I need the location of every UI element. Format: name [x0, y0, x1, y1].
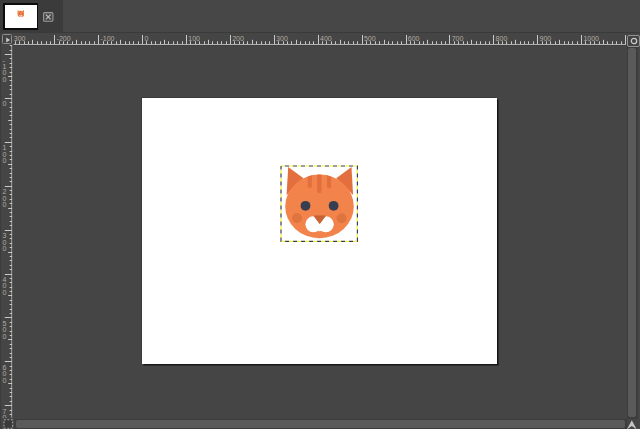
svg-text:-200: -200	[57, 35, 71, 42]
svg-text:300: 300	[14, 35, 26, 42]
svg-text:200: 200	[232, 35, 244, 42]
svg-text:0: 0	[3, 76, 7, 83]
svg-text:0: 0	[3, 333, 7, 340]
svg-text:100: 100	[188, 35, 200, 42]
svg-text:600: 600	[408, 35, 420, 42]
svg-text:900: 900	[540, 35, 552, 42]
svg-text:400: 400	[320, 35, 332, 42]
svg-text:1000: 1000	[583, 35, 599, 42]
svg-text:0: 0	[3, 377, 7, 384]
svg-text:300: 300	[276, 35, 288, 42]
svg-text:500: 500	[364, 35, 376, 42]
svg-text:0: 0	[3, 100, 7, 107]
svg-text:0: 0	[3, 289, 7, 296]
svg-text:0: 0	[3, 414, 7, 418]
svg-text:700: 700	[452, 35, 464, 42]
svg-text:0: 0	[3, 245, 7, 252]
svg-text:0: 0	[3, 201, 7, 208]
svg-text:0: 0	[144, 35, 148, 42]
svg-text:0: 0	[3, 157, 7, 164]
svg-text:-100: -100	[101, 35, 115, 42]
svg-text:800: 800	[496, 35, 508, 42]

------

- TASK DESCRIPTION
Pictures aside, repeat every line of the data above exactly.

- RESPONSE BELOW
I need the location of every UI element. Format: name [x0, y0, x1, y1].
svg-text:-200: -200	[57, 35, 71, 42]
svg-text:300: 300	[14, 35, 26, 42]
svg-text:200: 200	[232, 35, 244, 42]
svg-text:0: 0	[3, 76, 7, 83]
svg-text:0: 0	[3, 333, 7, 340]
svg-text:100: 100	[188, 35, 200, 42]
svg-text:600: 600	[408, 35, 420, 42]
svg-text:900: 900	[540, 35, 552, 42]
svg-text:400: 400	[320, 35, 332, 42]
svg-text:1000: 1000	[583, 35, 599, 42]
svg-text:0: 0	[3, 377, 7, 384]
svg-text:300: 300	[276, 35, 288, 42]
svg-text:500: 500	[364, 35, 376, 42]
svg-text:0: 0	[3, 100, 7, 107]
svg-text:0: 0	[3, 289, 7, 296]
svg-text:0: 0	[3, 414, 7, 418]
svg-text:700: 700	[452, 35, 464, 42]
svg-text:0: 0	[3, 245, 7, 252]
svg-text:0: 0	[3, 201, 7, 208]
svg-text:0: 0	[144, 35, 148, 42]
svg-text:0: 0	[3, 157, 7, 164]
svg-text:-100: -100	[101, 35, 115, 42]
svg-text:800: 800	[496, 35, 508, 42]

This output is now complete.